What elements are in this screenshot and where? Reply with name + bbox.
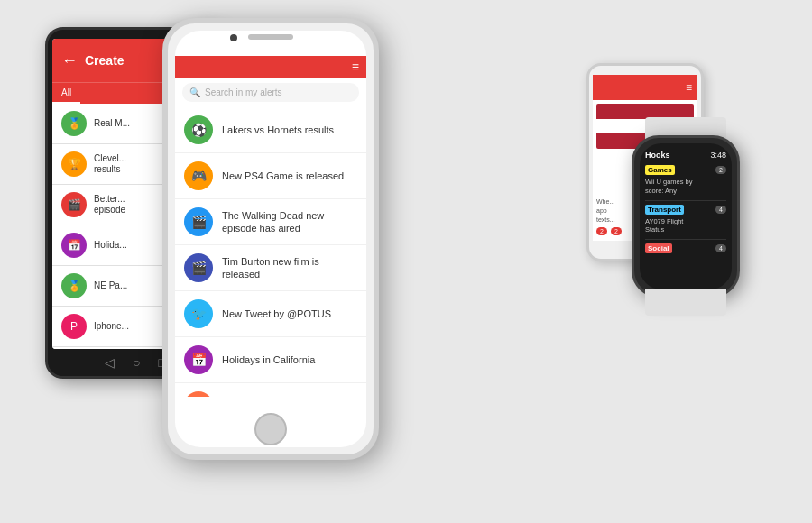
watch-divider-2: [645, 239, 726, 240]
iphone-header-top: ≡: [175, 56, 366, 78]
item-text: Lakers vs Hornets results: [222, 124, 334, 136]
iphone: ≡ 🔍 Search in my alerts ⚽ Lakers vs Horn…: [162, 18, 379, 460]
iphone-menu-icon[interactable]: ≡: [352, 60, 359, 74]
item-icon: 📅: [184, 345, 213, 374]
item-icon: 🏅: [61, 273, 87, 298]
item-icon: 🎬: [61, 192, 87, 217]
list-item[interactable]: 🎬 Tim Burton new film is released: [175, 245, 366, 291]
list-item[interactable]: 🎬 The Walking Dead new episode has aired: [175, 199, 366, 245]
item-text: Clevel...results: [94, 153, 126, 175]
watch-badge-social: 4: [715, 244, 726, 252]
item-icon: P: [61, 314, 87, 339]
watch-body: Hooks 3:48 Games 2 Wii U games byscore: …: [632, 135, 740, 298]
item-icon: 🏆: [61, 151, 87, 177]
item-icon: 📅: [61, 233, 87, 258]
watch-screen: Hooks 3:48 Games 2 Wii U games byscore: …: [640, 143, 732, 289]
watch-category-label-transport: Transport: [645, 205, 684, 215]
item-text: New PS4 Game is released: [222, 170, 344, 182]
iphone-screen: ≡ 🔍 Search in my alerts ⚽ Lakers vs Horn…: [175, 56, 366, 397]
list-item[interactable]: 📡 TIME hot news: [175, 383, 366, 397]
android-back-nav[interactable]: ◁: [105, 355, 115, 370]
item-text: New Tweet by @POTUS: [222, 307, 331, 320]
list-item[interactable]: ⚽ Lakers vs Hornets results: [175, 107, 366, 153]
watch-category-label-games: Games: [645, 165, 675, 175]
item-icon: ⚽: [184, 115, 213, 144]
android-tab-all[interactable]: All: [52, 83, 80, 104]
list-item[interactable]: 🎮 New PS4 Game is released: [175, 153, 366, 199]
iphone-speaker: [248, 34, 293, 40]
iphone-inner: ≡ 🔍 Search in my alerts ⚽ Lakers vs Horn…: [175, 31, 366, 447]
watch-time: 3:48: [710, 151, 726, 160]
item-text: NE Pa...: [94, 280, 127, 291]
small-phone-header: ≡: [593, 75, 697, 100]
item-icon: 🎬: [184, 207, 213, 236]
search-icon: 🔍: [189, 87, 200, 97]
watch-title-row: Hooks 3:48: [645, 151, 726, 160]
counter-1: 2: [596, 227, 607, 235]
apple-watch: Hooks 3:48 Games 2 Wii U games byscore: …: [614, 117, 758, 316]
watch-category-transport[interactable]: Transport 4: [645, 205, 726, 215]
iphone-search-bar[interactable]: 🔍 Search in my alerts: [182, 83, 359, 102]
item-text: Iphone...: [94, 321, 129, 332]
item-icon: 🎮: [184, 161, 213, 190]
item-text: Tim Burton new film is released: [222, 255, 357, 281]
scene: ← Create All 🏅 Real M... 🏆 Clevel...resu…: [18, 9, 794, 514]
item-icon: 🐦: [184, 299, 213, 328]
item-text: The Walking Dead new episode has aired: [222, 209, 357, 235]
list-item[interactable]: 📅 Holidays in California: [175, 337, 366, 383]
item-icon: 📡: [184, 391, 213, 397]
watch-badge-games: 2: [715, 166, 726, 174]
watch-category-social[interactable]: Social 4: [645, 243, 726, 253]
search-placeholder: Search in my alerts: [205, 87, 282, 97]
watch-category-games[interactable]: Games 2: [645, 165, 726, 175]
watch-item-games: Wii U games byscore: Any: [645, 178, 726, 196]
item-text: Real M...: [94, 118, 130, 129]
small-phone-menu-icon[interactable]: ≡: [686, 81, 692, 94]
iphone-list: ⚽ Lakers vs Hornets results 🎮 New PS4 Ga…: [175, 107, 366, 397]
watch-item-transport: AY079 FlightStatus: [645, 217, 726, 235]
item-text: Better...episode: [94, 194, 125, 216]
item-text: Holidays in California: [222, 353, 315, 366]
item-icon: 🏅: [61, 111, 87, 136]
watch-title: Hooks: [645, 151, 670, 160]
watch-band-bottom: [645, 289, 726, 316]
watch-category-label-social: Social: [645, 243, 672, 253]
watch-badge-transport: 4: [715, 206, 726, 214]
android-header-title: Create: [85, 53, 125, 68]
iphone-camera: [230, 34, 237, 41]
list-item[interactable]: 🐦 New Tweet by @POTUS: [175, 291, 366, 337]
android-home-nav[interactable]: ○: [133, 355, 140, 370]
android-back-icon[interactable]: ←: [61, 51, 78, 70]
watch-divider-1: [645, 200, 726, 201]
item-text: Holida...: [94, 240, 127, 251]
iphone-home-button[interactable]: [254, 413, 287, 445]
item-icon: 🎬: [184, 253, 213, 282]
---
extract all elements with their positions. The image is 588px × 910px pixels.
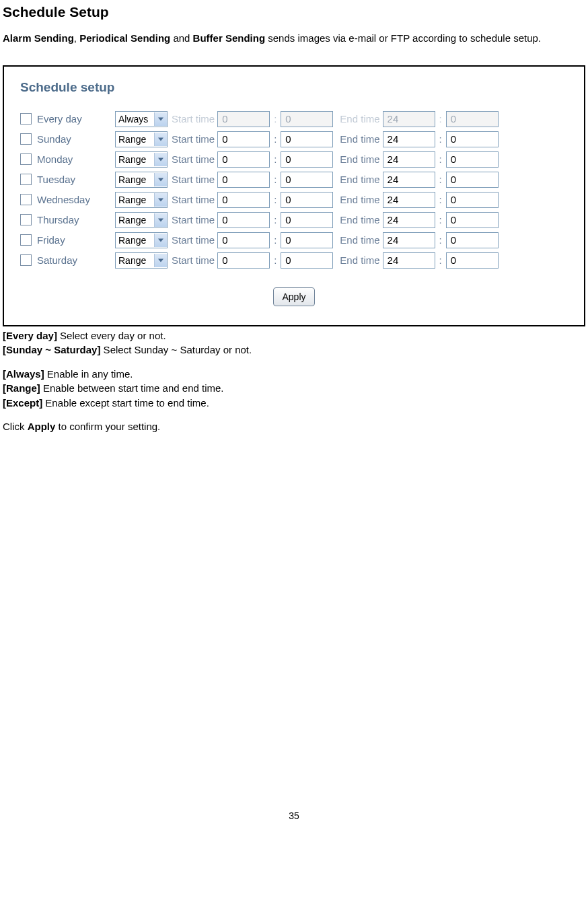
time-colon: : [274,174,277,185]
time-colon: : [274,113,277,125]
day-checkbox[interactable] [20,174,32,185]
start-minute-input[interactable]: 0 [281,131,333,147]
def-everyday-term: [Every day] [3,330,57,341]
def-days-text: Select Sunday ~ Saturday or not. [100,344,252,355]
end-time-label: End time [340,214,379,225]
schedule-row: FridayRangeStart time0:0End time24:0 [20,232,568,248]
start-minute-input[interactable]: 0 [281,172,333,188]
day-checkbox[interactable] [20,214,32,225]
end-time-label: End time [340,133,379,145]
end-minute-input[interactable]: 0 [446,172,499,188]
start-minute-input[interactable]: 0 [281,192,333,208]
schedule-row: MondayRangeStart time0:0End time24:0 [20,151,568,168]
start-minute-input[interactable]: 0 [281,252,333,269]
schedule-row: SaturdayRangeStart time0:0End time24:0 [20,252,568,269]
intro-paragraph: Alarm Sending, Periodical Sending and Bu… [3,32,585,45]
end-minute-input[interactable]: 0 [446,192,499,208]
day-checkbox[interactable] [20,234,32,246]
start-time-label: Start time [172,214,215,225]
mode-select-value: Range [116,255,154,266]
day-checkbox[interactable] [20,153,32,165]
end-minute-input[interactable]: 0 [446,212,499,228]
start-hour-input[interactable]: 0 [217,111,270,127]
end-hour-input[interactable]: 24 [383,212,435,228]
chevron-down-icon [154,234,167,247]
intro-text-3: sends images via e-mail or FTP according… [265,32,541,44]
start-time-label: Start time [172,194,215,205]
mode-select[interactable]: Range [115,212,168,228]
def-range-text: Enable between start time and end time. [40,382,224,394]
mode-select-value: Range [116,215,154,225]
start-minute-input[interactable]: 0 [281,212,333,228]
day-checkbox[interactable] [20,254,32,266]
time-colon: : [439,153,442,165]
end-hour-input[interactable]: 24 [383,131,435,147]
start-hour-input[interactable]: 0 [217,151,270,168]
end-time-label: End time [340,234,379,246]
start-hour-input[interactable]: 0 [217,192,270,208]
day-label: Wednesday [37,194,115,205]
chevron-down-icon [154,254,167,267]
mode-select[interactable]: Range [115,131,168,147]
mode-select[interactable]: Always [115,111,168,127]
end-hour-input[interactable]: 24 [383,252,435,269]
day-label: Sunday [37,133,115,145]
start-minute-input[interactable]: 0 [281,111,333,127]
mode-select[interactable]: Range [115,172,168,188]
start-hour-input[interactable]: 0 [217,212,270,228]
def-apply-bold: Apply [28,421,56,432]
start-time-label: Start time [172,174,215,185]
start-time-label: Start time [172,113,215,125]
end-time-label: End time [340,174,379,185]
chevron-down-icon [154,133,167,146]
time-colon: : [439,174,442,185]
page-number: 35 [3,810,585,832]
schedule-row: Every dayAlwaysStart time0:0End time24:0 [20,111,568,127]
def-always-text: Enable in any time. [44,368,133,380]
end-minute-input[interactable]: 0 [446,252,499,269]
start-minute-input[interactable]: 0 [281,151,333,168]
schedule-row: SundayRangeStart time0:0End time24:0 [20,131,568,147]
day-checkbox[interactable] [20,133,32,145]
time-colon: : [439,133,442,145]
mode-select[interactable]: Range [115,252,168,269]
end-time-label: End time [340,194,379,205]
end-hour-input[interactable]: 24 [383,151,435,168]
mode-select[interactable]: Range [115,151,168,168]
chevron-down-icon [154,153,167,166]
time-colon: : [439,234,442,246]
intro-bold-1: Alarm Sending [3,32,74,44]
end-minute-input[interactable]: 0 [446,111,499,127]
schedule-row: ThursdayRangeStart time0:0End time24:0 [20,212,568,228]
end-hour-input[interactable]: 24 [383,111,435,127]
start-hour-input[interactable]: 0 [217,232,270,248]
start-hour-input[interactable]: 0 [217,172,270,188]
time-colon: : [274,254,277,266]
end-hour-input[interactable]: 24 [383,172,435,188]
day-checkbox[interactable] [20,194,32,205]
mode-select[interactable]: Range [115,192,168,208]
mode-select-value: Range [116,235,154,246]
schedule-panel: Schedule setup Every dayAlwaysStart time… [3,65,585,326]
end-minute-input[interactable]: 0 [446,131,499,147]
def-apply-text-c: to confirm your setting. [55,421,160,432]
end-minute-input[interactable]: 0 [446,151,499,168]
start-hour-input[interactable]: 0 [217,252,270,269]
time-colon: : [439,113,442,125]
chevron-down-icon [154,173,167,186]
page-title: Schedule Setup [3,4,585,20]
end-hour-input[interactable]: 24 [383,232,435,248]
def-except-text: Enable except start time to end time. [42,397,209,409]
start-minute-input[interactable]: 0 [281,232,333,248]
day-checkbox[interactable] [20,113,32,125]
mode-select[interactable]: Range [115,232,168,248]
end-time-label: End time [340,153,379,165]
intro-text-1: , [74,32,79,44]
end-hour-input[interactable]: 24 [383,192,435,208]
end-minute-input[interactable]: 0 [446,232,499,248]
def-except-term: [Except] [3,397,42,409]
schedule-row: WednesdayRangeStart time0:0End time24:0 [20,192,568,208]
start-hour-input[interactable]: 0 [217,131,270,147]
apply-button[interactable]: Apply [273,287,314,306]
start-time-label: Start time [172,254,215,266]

* **What to produce**
Wherever the word "chevron" appears in a line of the data above, copy that line.

* **Task result**
chevron-down-icon [154,234,167,247]
chevron-down-icon [154,254,167,267]
chevron-down-icon [154,133,167,146]
chevron-down-icon [154,153,167,166]
chevron-down-icon [154,173,167,186]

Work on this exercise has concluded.